Both causes have inspired generations of astronauts, engineers, and scientists – and their dynamics remain present today. Investing in space means investing in both humanity’s future and human security. Nobody wants a war in space, but no American president will be able to achieve deterrence in space if the Space Force is not nurtured and made more capable.

President Biden spent the better part of two years promising to work through alliances to approach global challenges with diplomacy first. The expected way for a President to achieve this would be to staff up the State Department’s diplomatic corps while signing international agreements and championing the UN. A nontraditional way might include President Biden signaling support for the new Space Force while taking steps to foster U.S. commercial space ingenuity. He should encourage Space Force and Air Force leaders to build closer relationships with counterparts abroad, especially in the volatile Asia Pacific region that could benefit from the attention of American spacepower. The President could press for Small Business Innovation Research (SBIR) grants that would go towards commercial aerospace startups with the potential to advance American interests.

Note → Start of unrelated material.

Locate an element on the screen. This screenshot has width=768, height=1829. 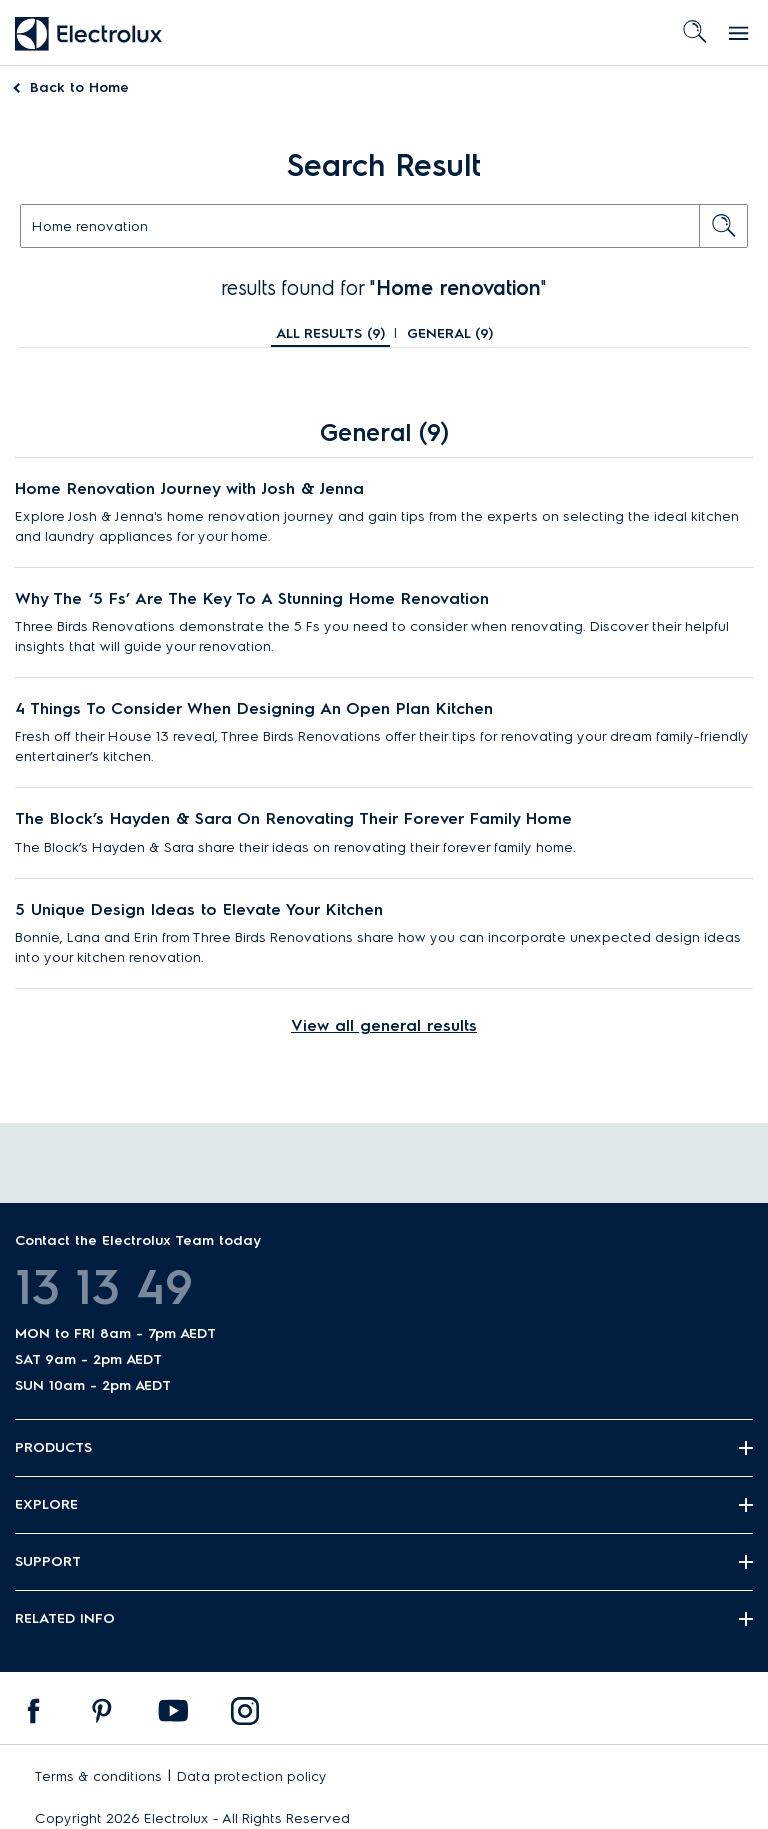 Explore is located at coordinates (46, 1504).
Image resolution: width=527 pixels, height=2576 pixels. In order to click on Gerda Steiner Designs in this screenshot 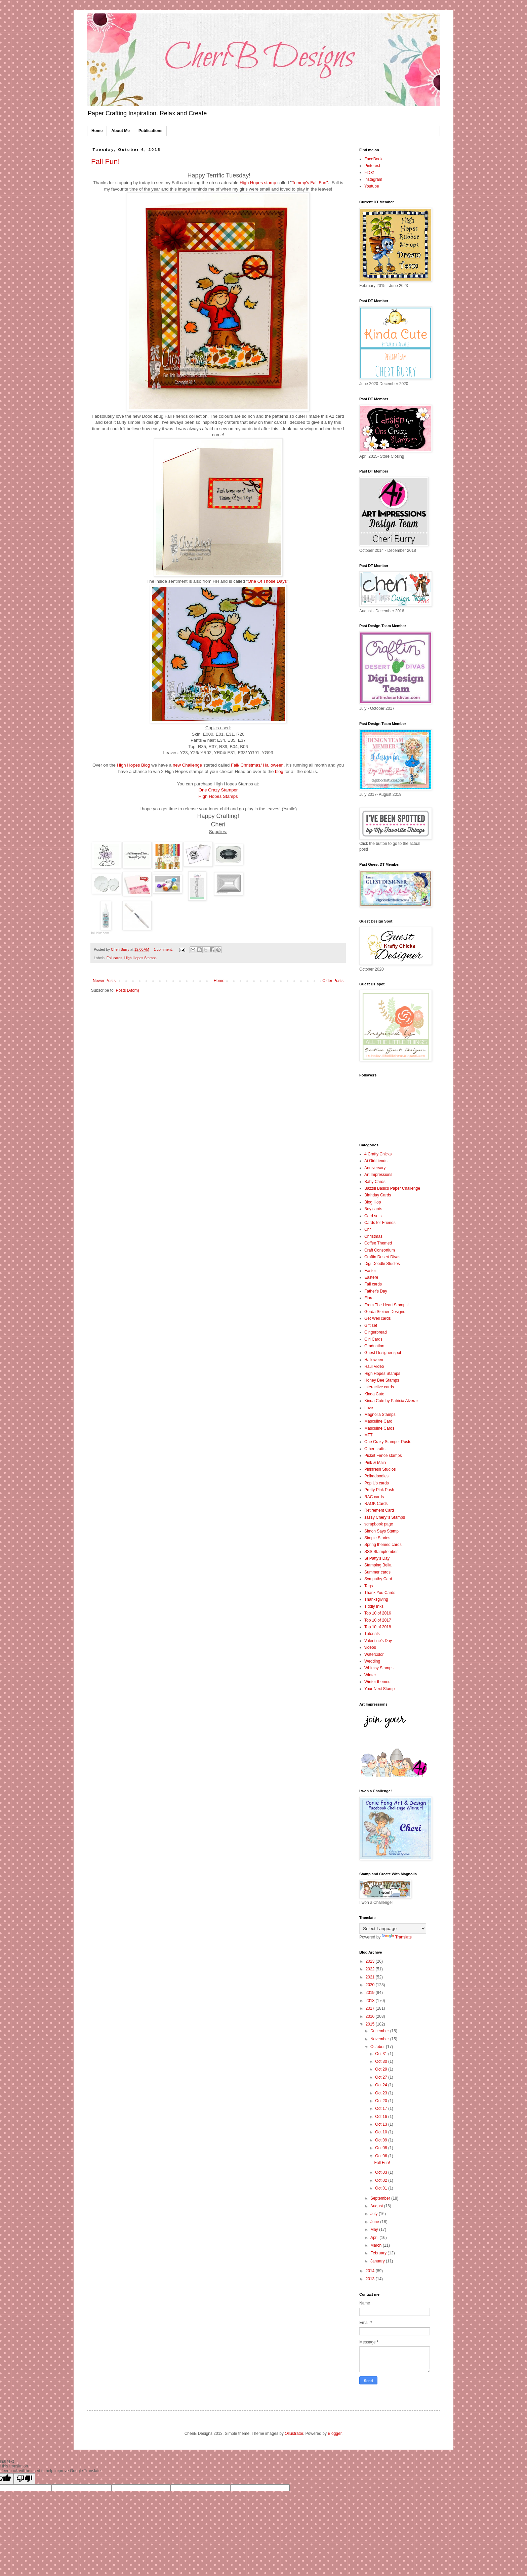 , I will do `click(384, 1311)`.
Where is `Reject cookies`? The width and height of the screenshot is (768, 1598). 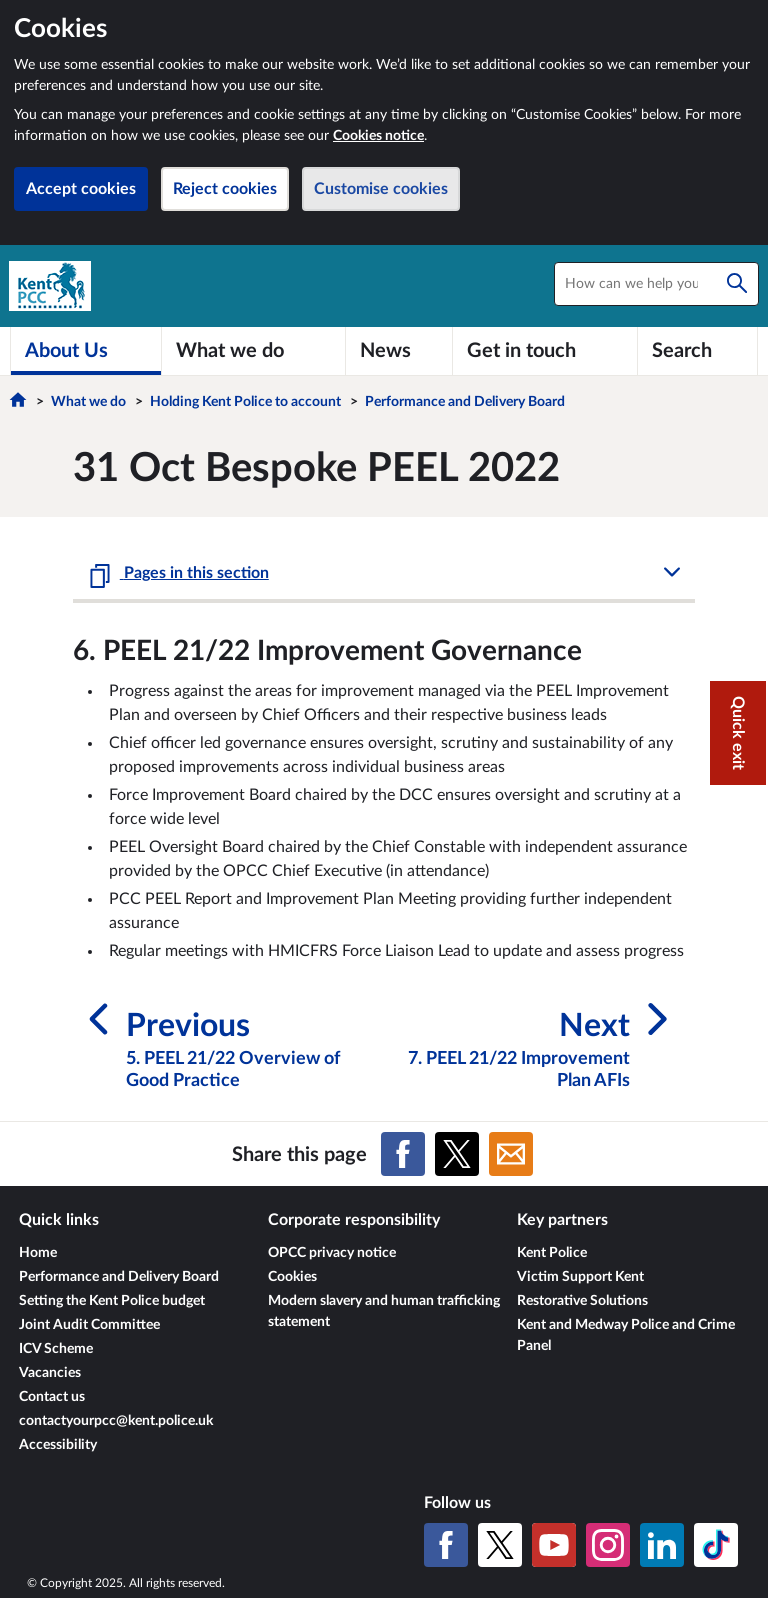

Space has always served as a critical multiplier for other forms of American military power, like sea, air, land, and cyber. By standing up the Space Force as a co-equal branch of the military, the Trump administration made the determination that spacepower is its own form of power – one that is crucial to national interests and deserving of a separate organizing doctrine and branch. The decision to build the Space Force demonstrated a commitment to space as a domain of both geopolitical strife and strides. The onus is now on Space Force command, business leaders, and government scientists to demonstrate to the new administration that they are diplomatic, humanitarian, and strategic force multipliers.

While the Space Force budget is likely to remain intact in the near term, that does not preclude it from the whims of future public (and political) opinion. By tying their mission to American foreign policy, enterprising space leaders have a good chance of ensuring their continued long-term relevance and attractiveness as an instrument of national power across the political spectrum.